Data Start Marker

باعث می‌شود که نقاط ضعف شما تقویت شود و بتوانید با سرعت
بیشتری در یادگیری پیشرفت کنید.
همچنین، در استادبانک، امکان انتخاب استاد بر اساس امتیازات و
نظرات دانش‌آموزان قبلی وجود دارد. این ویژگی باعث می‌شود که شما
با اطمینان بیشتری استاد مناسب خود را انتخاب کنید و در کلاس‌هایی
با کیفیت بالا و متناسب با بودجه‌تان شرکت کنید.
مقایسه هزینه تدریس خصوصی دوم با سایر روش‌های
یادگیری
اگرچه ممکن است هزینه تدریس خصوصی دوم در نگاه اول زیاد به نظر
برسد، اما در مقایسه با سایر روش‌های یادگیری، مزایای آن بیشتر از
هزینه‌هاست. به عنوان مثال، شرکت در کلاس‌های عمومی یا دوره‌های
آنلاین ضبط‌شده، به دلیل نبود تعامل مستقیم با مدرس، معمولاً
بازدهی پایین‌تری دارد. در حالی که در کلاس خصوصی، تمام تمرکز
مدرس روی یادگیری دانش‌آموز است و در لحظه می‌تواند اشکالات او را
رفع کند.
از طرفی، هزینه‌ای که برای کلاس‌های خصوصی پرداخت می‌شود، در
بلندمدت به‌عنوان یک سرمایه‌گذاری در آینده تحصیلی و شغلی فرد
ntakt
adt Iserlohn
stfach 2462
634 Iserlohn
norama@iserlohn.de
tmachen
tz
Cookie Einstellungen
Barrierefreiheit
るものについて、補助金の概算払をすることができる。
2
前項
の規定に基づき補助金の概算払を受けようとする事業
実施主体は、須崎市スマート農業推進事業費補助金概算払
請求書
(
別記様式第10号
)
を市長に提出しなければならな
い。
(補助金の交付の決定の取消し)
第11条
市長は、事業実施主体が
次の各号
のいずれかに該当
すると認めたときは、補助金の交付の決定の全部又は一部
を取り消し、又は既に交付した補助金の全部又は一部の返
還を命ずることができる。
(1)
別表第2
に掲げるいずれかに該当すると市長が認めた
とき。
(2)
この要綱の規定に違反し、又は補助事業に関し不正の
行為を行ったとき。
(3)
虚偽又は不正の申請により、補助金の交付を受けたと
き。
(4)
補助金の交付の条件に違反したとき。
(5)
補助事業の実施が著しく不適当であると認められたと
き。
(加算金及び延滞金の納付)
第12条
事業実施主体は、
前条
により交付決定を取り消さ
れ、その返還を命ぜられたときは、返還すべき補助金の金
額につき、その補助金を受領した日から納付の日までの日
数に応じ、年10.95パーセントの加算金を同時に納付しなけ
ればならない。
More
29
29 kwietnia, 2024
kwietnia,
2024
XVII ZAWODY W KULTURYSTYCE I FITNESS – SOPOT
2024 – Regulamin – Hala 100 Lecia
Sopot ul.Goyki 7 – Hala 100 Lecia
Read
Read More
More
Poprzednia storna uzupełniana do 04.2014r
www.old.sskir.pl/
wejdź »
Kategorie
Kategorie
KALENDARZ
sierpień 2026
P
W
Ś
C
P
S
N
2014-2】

Data End Marker

§ The problem:
Report how many lines in the entries hold the string "خصوصی". Nothing but the number is wanted.

§ Written reply:
4